The arbitration underlying this case arose out of Prudential's decision to close its Puerto Rican subsidiary and terminate the employment of several executives assigned to PBPR. On December 29, 1990, Rodriguez, former President of PBPR, together with his wife and their conjugal partnership, filed suit against Prudential, seeking compensation for his allegedly wrongful discharge. Appellant Prudential moved to compel arbitration, and the lower court stayed all discovery and ordered the parties to proceed with the arbitration of all claims pertaining to Rodriguez. The claims of his wife and their conjugal partnership were stayed pending the arbitration's outcome. Meanwhile, the claims of Tanner, Hedges, Pietri and Cimadevilla, all also former PBPR executives, were brought directly through arbitration.
An arbitration panel appointed by the New York Stock Exchange heard the parties' claims between February 1992 and December 1993. On January 7, 1994, the panel issued its award, under which Prudential was to pay Tanner $1,028,000, Rodriguez $1,014,250, Hedges $312,750, Pietri $310,750, and Cimadevilla $216,025. Various amounts in costs and attorney's fees were also awarded. When Rodriguez moved the district court for entry of judgment on the award, Prudential filed a petition to vacate the arbitration award as against all claimants on the grounds that (1) the award was against public policy; (2) the award was in conflict with Puerto Rico Law 80; (3) the award of attorney's fees was contrary to law; (4) the arbitrators improperly denied Prudential the opportunity to conduct discovery into the claimants' financial position and current earnings; (5) the award failed to properly record the decision of the arbitrators that Prudential was not responsible for promissory notes issued by Tanner and Rodriguez to their employees at Prudential in lieu of cash bonuses; and (6) the award incorrectly noted that the arbitrators ordered that appropriate shares of the bonus were to be paid to claimants. They contest the district court's findings on the first three of these issues on appeal.
DISCUSSION A. Standard of Review
As the Supreme Court recently stated, "courts of appeals should apply ordinary, not special, standards when reviewing district court decisions upholding arbitration awards." First Options of Chicago, Inc. v.
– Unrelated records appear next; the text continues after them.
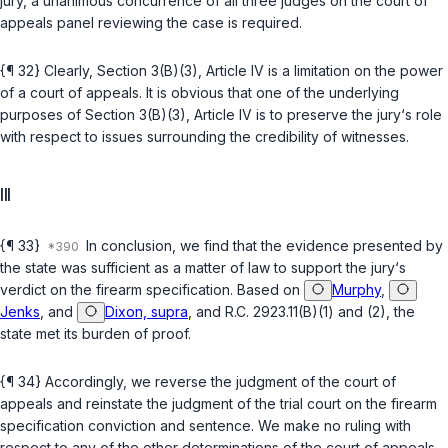
jury, a unanimous concurrence of all three judges on the court of
appeals panel reviewing the case is required.
{¶ 32} Clearly,
Section 3(B)(3), Article IV
is a limitation on the power
of a court of appeals. It is obvious that one of the underlying
purposes of
Section 3(B)(3), Article IV
is to preserve the jury‘s role
with respect to issues surrounding the credibility of witnesses.
III
{¶ 33}
In conclusion, we find that the evidence presented by
the state was sufficient as a matter of law to support the jury‘s
verdict on the firearm specification. Based on
Murphy
,
Jenks
, and
Dixon, supra
, and
R.C. 2923.11(B)(1)
and
(2)
, the
state met its burden of proof.
{¶ 34} Accordingly, we reverse the judgment of the court of
appeals and reinstate the judgment of the trial court on the firearm
specification conviction and sentence. We make no ruling with
respect to any of the other determinations of the court of appeals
Kaplan, ___ U.S. ___, ___, 115 S.Ct. 1920, 1926, 131 L.Ed.2d 985 (1995). Accordingly, we accept findings of fact that are not clearly erroneous and decide questions of law de novo. Id., ___ U.S. ___, 115 S.Ct. at 1926.
However, our discussion does not end there. "We must consider, of course, the district court's standard of review . . . ." Kelley v. Michaels, 59 F.3d 1050, 1053 (10th Cir. 1995). When a district court faces an arbitrator's decision, "the court will set that decision aside only in very unusual circumstances." First Options, 115 S.Ct. at 1923. The first set of "unusual circumstances" are laid out in Section 10(a) of the Federal Arbitration Act ("FAA"), 9 U.S.C. § 10(a) (1994). See Gateway Technologies v. MCI Telecommunications, 64 F.3d 993, 996 (5th Cir. 1995) (laying out the scope of judicial review of arbitration awards in the light of First Options and the FAA).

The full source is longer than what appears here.